The Critics: Tom Bissell’s ‘The Father of All Things’
Travel Blog • Jim Benning • 03.05.07 | 1:58 PM ET
New York Times and Los Angeles Times critics raved Sunday about Tom Bissell’s new book, The Father of All Things: A Marine, His Son, and the Legacy of Vietnam. The book explores the journey Bissell took to Vietnam with his father, John, a veteran of the war. (Bissell initially wrote about the trip for Harper’s.) Bissell’s book, its publisher notes, “is the first major book about the war by an author who grew up after the fall of Saigon.” The war has had profound effect on his generation, and particularly, Bissell writes, on the sons and daughters of veterans: “At every meal Vietnam sat down, invisibly, with our families.”
In the New York Times, Joe Klein wrote that Bissell “brings a luminous prose style and, perhaps more important, a clear, fresh eye to events that many of us have allowed to slip into the infuriatingly painful past.”
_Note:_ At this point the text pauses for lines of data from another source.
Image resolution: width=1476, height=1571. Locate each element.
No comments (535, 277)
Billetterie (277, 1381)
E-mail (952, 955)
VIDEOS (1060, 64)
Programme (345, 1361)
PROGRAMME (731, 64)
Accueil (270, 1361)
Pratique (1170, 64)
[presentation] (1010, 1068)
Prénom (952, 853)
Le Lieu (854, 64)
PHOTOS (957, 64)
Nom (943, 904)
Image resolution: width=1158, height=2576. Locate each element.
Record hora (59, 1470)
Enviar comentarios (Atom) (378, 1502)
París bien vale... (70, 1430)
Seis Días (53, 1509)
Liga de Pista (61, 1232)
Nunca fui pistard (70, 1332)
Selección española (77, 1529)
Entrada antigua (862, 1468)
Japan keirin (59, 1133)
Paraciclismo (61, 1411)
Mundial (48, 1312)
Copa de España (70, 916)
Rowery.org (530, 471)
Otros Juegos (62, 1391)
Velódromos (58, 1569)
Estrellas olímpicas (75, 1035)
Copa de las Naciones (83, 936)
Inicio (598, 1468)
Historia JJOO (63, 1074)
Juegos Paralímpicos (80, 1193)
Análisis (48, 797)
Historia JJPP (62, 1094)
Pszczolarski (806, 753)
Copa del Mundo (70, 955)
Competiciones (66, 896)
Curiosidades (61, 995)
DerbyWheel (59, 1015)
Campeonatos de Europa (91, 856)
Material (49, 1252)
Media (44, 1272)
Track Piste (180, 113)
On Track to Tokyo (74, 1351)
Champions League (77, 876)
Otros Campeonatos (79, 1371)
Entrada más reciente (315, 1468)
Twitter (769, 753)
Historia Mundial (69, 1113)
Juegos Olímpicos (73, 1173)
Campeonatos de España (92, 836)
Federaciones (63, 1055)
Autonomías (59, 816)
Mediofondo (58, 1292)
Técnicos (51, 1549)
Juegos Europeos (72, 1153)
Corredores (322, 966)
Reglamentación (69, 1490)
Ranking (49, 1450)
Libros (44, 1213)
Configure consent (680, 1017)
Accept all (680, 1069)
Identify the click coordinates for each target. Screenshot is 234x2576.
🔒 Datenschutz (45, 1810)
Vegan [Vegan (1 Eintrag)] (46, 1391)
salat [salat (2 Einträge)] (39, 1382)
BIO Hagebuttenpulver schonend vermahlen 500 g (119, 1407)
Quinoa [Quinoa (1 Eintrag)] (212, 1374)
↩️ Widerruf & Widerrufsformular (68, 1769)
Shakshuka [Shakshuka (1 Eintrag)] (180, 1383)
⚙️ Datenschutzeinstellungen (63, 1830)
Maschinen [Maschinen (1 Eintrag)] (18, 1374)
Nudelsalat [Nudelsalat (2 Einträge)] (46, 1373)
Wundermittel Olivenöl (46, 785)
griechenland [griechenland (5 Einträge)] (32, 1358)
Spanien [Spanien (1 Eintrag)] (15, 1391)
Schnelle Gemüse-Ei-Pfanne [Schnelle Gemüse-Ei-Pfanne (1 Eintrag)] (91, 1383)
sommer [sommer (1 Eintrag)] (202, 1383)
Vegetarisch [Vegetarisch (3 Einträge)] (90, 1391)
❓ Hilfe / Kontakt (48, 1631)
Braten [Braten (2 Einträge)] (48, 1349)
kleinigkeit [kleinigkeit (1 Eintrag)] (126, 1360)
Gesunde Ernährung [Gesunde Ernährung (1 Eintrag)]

Los Angeles Times reviewer Paul McLeary wasn’t always impressed by Bissell’s writing about the war. “As a travel writer, however, Tom Bissell is superb,” he wrote. “His descriptions of today’s Vietnam are breathtaking and deep, written with a novelist’s flair for giving life to the inanimate and the obscure.”
We’d have to agree with that observation about Bissell’s travel writing chops. Bissell is a contributor to World Hum. His essay Truth in Oxiana explores the notion of truth in travel literature. War Zones for Idiots focuses on Bissell’s trip to Afghanistan to cover the war.
Ben 03.06.07 | 2:52 PM ET
Nice post, Jim. Just thought I’d mention that EW called Bissel “a terrific writer with an eccentric vocabulary and a dark wit,” and out of the 6 nonfiction books reviewed in the current, March 5 issue of New York magazine, his is the only title they suggest buying immediately!